L’objectif est de travailler sur des projets de sociétés communes avec l’étranger, de mettre en place des échanges de chercheurs, d’étudier de nouveaux modèles économiques dans le domaine de la santé. « Cuba dispose d’un système de santé exceptionnel, rappelle M. Pouletty. Il forme trois fois plus de médecins par habitant qu’en France. Dans un contexte de mondialisation de la santé, on peut penser à l’installation de cliniques privées, capables d’accueillir des malades qui ont de plus en plus de mal à se soigner du fait de l’explosion des coûts de la santé dans les pays développés. »

Quand on l’interroge sur les difficultés à travailler avec un système très administré, M. Pouletti ironise : « Quand je fais la comparaison avec certains fonctionnements du CNRS français [Centre national de la recherche scientifique], je ne me sens pas particulièrement dépaysé. »

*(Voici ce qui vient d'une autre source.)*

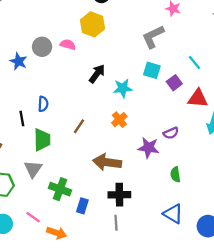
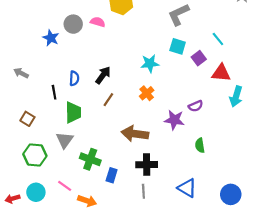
black arrow: (97, 74) -> (103, 75), moved
blue triangle: (173, 214) -> (187, 188), moved

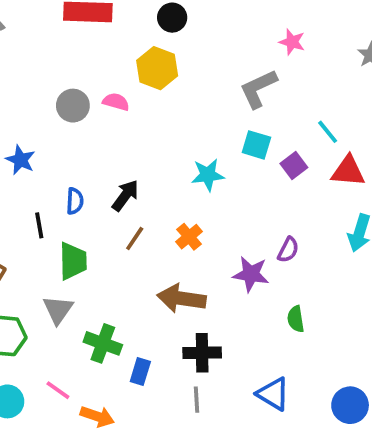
blue star: (51, 38) -> (20, 160), moved
red triangle: (221, 73) -> (348, 171), moved
orange cross: (147, 93) -> (189, 237), moved
purple semicircle: (196, 106) -> (288, 250), turned -40

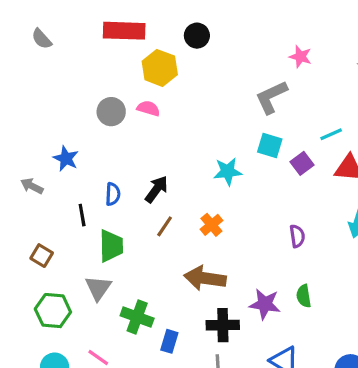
yellow hexagon: (157, 68) -> (160, 68), moved
cyan line: (328, 132) -> (331, 134), turned -75
purple semicircle: (288, 250) -> (297, 236), turned -35
purple star: (251, 274) -> (265, 304), moved

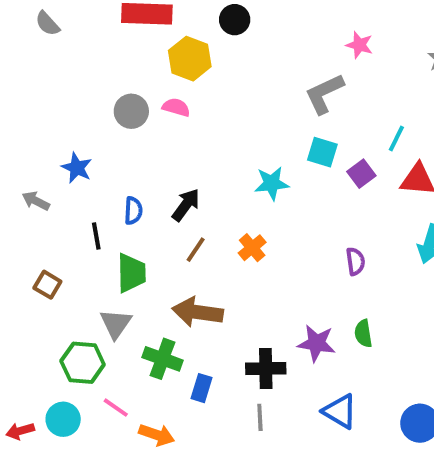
cyan line: (331, 134) -> (396, 139), turned -40
brown arrow: (205, 278) -> (198, 312), moved
green hexagon: (53, 311) -> (83, 363), moved

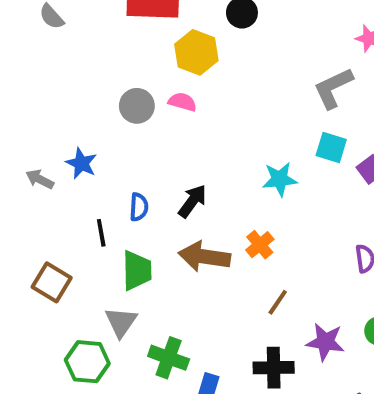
gray arrow: (36, 201) -> (40, 179), moved
brown line: (196, 250) -> (278, 302), moved
brown square: (47, 285) -> (52, 282), size x1.4
brown arrow: (198, 312) -> (204, 257), moved

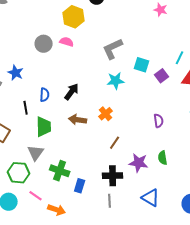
gray L-shape: (333, 88) -> (113, 49), moved
brown arrow: (204, 257) -> (78, 120), size x0.7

Pour lui, la France, qui n’a pas de passé colonial avec Cuba, a une carte à jouer avec l’ouverture du pays. BioCubaFarma recevra d’ailleurs la visite de François Hollande, le 11 mai, lors du déplacement du chef de l’Etat sur l’île. Mais qu’en sera-t-il quand la digue de l’embargo américain rompra ? « Je ne crois pas à un raz-de-marée, dit M.Pouletty. Il y aura une concurrence accrue, mais je pense que les Cubains sauront se souvenir que nous étions là avant que Barack Obama et Raul Castro ne se parlent. »

"Nous travaillons depuis plusieurs années en partenariat avec le Centre cubain de Génie Génétique et de Biotechnologie (CIGB) afin de développer un vaccin thérapeutique innovant pour le traitement des patients atteints d’hépatite B chronique, sur la base de recherches initiées à Cuba.

Nous collaborons également sur plusieurs autres projets de biotechnologie avec divers instituts de recherche cubains."